Incident Response, Malware, TDR

Affordable Care Act phishing campaign identified, US-CERT issues advisory

The United States Computer Emergency Readiness Team (US-CERT) issued an advisory on Thursday, stating it is aware of phishing campaign that involves communications claiming to be from a U.S. federal government agency.

“The phishing emails reference the Affordable Care Act in the subject and claim to direct users to health coverage information, but instead direct them to sites which attempt to elicit private information or install malicious code,” according to the advisory.

SophosLabs recently became the recipient of one such email.

That message states that the U.S. Department of Labor's Employee Benefits Security Administration has updated its Affordable Care Act web page, and the recipients should follow a link and download and open a PDF document, according to a Wednesday post by Paul Ducklin, of Sophos.

The email is particularly convincing – it has proper spelling and grammar, and has the makings of an authentic message – because the scammers mostly copied it from an official email bulletin, Ducklin notes. The primary giveaway to the scam is in the body of the email where it plainly states: ‘FOLLOW LINK.'

“Instead of being hosted on a dol.gov server, like the real Department of Labor documents, this one is “hosted” on the website of a Turkish nutrition business,” Ducklin wrote.

“Judging by the URL that the crooks have used, it looks as though they've camped in a subdirectory on the server that belongs to a WordPress plugin.

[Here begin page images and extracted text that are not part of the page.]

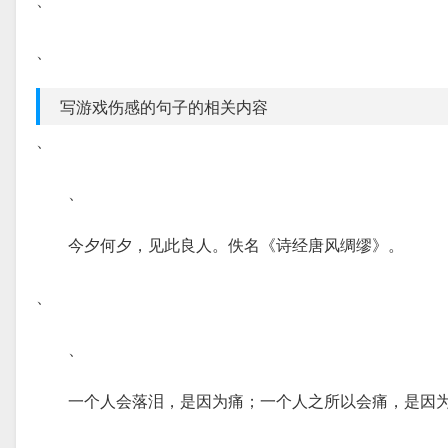
、
写游戏伤感的句子的相关内容
、
、
今夕何夕，见此良人。佚名《诗经唐风绸缪》。
、
、
一个人会落泪，是因为痛；一个人之所以会痛，是因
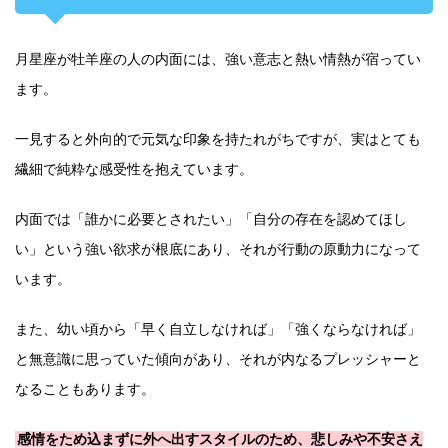
月星座が牡羊座の人の内面には、強い意志と熱い情熱が宿ってい
ます。
一見すると外向的で元気な印象を持たれがちですが、実はとても
繊細で純粋な感受性を抱えています。
内面では「誰かに必要とされたい」「自分の存在を認めてほし
い」という強い欲求が根底にあり、それが行動の原動力になって
います。
また、幼い頃から「早く自立しなければ」「強くならなければ」
と無意識に思っていた傾向があり、それが内なるプレッシャーと
なることもあります。
感情をため込まずに外へ出すスタイルのため、悲しみや不安さえ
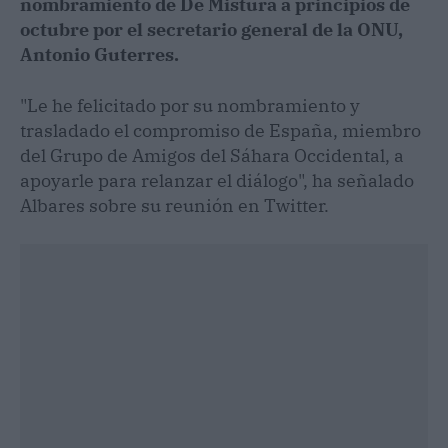
nombramiento de De Mistura a principios de
octubre por el secretario general de la ONU,
Antonio Guterres.
"Le he felicitado por su nombramiento y
trasladado el compromiso de España, miembro
del Grupo de Amigos del Sáhara Occidental, a
apoyarle para relanzar el diálogo", ha señalado
Albares sobre su reunión en Twitter.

If so, that plugin is presumably one that either has not been correctly configured, or, more likely, has not been patched against known security holes.”

The PDF document that recipients are asked to download and open is named “health_coverage_webcast.pdf;” however, it is actually a .SCR file – or a screensaver file – and opening it ultimately results in the recipient's computer being infected with a variant of Vawtrak banking malware that is detected by Sophos as Mal/Vawtrak-H.

Recently, the number of reported scams and phishing campaigns seems to be on the rise, but Aaron Higbee, CTO of PhishMe, told SCMagazine.com in a Friday email correspondence that there is no specific time of year when phishing activity regularly peaks. Notably, he said that leveraging current events is effective all the time.

“Phishing is effective regardless of the season,” Higbee said, going on to add, “For enterprises, defending against phishing is important all 12 months of the year, which is why training employees to recognize and report phishing emails should be a continuous effort that occurs at various times throughout the year.”